I had to manually scale up my service once in two years and we weren't over-provisioning wastefully. Before I left my product was supporting +40K internal applications with an infra+AWS cost < 2k / month.

We had good CI with deep integration with Apollo, you could track any change across the pipeline, we had reproducible builds and we had a comprehensive deployment log listing all changes.

Apollo is sloooooow though and the UI is very 90s.

> 2. Logs > Any self respecting company running software on distributed machines should have centralized, searchable logs for their services.

We were using Elastic Logstash Kibana powered by AWS ElasticSearch. I wrote a thin wrapper around logstash that was used in over 1K environments internally, so weren't the only ones doing this.

> 3. Service Discovery > What service discovery? We used to hard wire load balancer host names in config files.

Agree with this one. I will never forget the quality time I spent configuring those load balancers and ticketing people about DNS.

> 4. Containers

As other commenters mentioned, if you want to use containers, you're free to bypass all of this and run your service in AWS where you can use ECR, EKS etc if you want.

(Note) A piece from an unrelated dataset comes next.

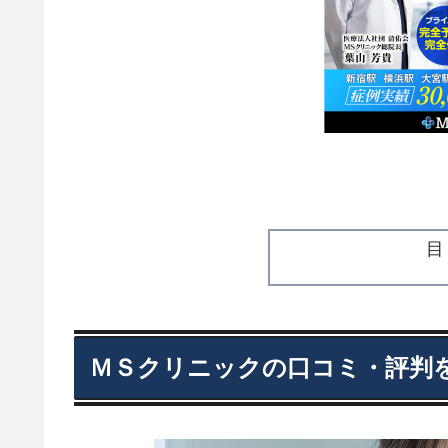
ＭＳクリニックの口コミ・評判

> (As far as I know, Node.js was used inside in a limited capacity, but they had an alternative for npm for security reasons, and you had to get an npm package approved to use it internally.)

I built my UI from scratch using create-react-app and yarn offline builds (no mystery meat) and I bypassed all the internal JS tooling, which I thought was very poor. This was changing though.

Finally, my personal anecdote: you could onboard our product in less than an hour (including reading docs), it required no further maintenance and gave you performance stats for free. So not all was bad :)

[+] cimi_|7 years ago|reply
> They have some amount of Rails, and JavaScript has to be there, but if you want to experiment with, say, Go, Kotlin, or anything else, you are going to get nothing but push back.

I missed this - starting 2018 we were writing all our backend logic in Kotlin and we got no push back from anyone.

[+] throwaway1280|7 years ago|reply
Ex-Amazon engineer of several years here.

This is a pretty interesting article, but it's important to know that Amazon's internal tooling changes pretty fast, even if it's mostly several years behind state-of-the-art.

Exhibit A: Apollo

Apollo used to be insane. It was designed for the use case of deploying changes to thousands of C++ CGI servers on thousands of website hosts, worrying about compiling for different architectures, supporting special fleets with overrides to certain shared libraries, etc etc. It had an entire glossary of strange terms which you needed to know in order to operate it. Deployments to our global fleet involved clicking through tens of pages, copy-and-pasting info from page to page, duplicating actions left right and centre, and hoping that you didn't forget something.

When I left, most of that had been swept away and replaced with a continuous deployment tool. Do a bit of setup, commit your code to the internal Git repo, watch it be picked up, automated tests run, then deployments created to each fleet. Monitoring tools automatically rolled back deploys if certain key metrics changed.

Auto scaling became a reality too, once the Move to AWS project completed. You still needed budgetary approval to up your maximum number of servers (because for our team you were talking thousands of servers per region!) but you could keep them in reserve and only deploy them as needed.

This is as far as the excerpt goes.